Précédé d'une élogieuse réputation, auréolé du Grand Prix du Jury au Festival de Cannes, Un prophète arrive enfin sur les écrans et force est de constater que le film comble toutes les attentes. Après deux films co-écrits par Tonino Benacquista, Jacques Audiard revient avec un nouveau polar peut-être encore plus inscrit dans le genre que ses précédents. Sous l'égide du cinéaste, l'ouvrage se voit empreint d'une véracité, si ce n'est d'un réalisme, qui achève de faire du film un modèle en la matière. Au croisement du film de prison et du film de mafia, l'essai convainc dans sa création d'un univers et surtout d'un personnage qui accèdent au statut de classique immédiat, composant une sorte de version alternative du Parrain de Francis Ford Coppola. Outre l'approche formelle faussement froide de l'auteur, qui se passionne sur la caractérisation de son protagoniste et de son royaume en devenir, l'écriture de cette plongée épique dans le milieu carcéral renvoie au fleuron télévisuel américain, où l'on avait pris l'habitude d'aller chercher ce genre d'histoires. En effet, le film fait davantage écho aux meilleures séries du genre, conçues et diffusées par HBO (Oz, Sur écoute), qu'au polar à la française comme il en pullule ces derniers temps (Olivier Marchal et consorts). Pour autant, Un prophète n'en perd pas son originalité et se forge sa propre identité, à commencer par son héros, archétype audardien en diable, et figure de proue de cette franche réussite.

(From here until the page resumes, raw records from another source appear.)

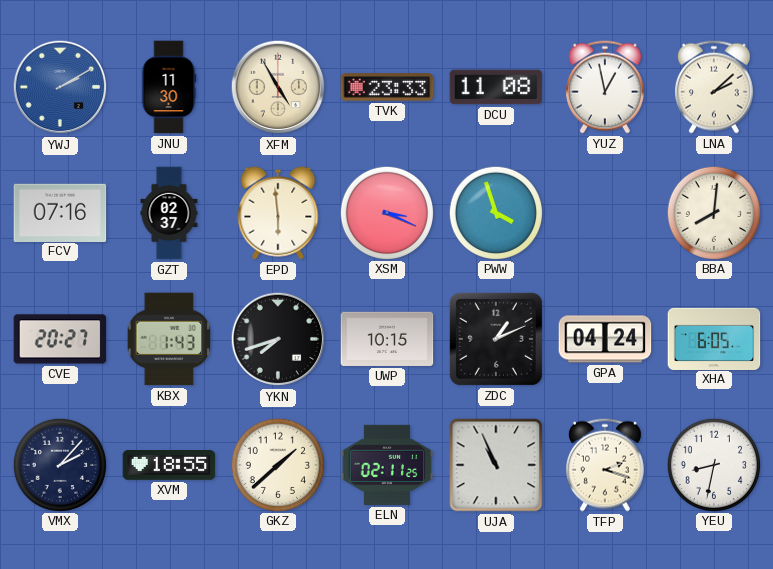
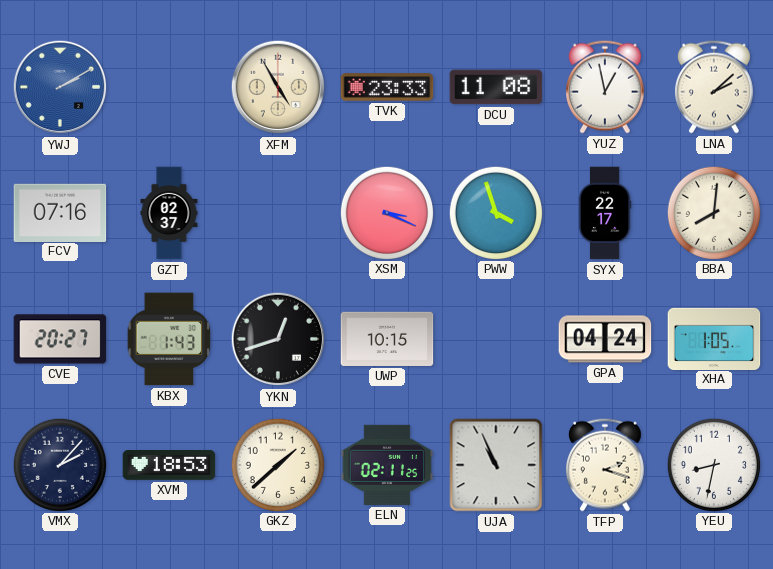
JNU: 11:30 -> none
EPD: 5:59 -> none
SYX: none -> 22:17
YKN: 7:42 -> 12:42
ZDC: 1:11 -> none
XHA: 6:05 -> 1:05
XVM: 18:55 -> 18:53
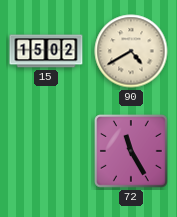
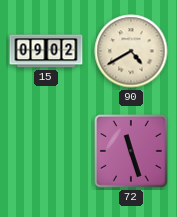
15: 15:02 -> 09:02
72: 11:25 -> 11:27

Soucieux de trouver un personnage en accord avec le champ contemporain et désirant créer une icône cinématographique à partir de figures peu exploitées dans le genre pur, les scénaristes ont eu l’intelligence de choisir en guise de héros un jeune arabe, Malik, que l’on découvre dans le film lors de son incarcération. Et c’est au cours même du film que le protagoniste se verra devenir une icône, au fur et à mesure que le personnage se construit, du dénuement le plus total jusqu’à une position de force qu’il n’avait pas à son entrée en prison. En cela, Malik n’est pas sans rappeler le Albert Dehousse d’Un héros très discret, leurs parcours se faisant écho. Extraordinaire révélation du film, Tahar Rahim incarne à la perfection ce « prototype masculin un peu juvénile » récurrent chez Audiard (Mathieu Kassovitz, Romain Duris). En quelque sorte, Malik est l’antithèse de Tony Montana. Il n’a rien des armoires à glace qui font la loi en prison, il se fraie un chemin grâce à son intelligence. On appréciera l’importance qui est accordée à ce point, au savoir, à la connaissance, nécessaires pour accéder au pouvoir. Jusque dans l'opportunisme avec lequel le héros va se servir de sa communauté, et par extension de la religion. Le titre, controversé, magnifique, en dit long. Il confère au protagoniste le rôle de quelqu’un d’à la fois important et de soumis, dans la manière dont il « récite » ce qu'il lui est transmis, enseigné. A l'origine, Audiard voulait trouver une équivalence française à « You Gotta Serve Somebody », une chanson de Bob Dylan qui dit que l'on doit toujours être au service de quelqu'un. « J'aimais le fatalisme et la dimension morale de ce titre, mais je n'ai pas trouvé de traduction satisfaisante, » affirme le metteur en scène. On retrouve cette notion de fatalité dans le film, où notre « prophète » ne serait jamais parvenu au statut qu'il a à la fin du film s'il n'était pas allé en prison.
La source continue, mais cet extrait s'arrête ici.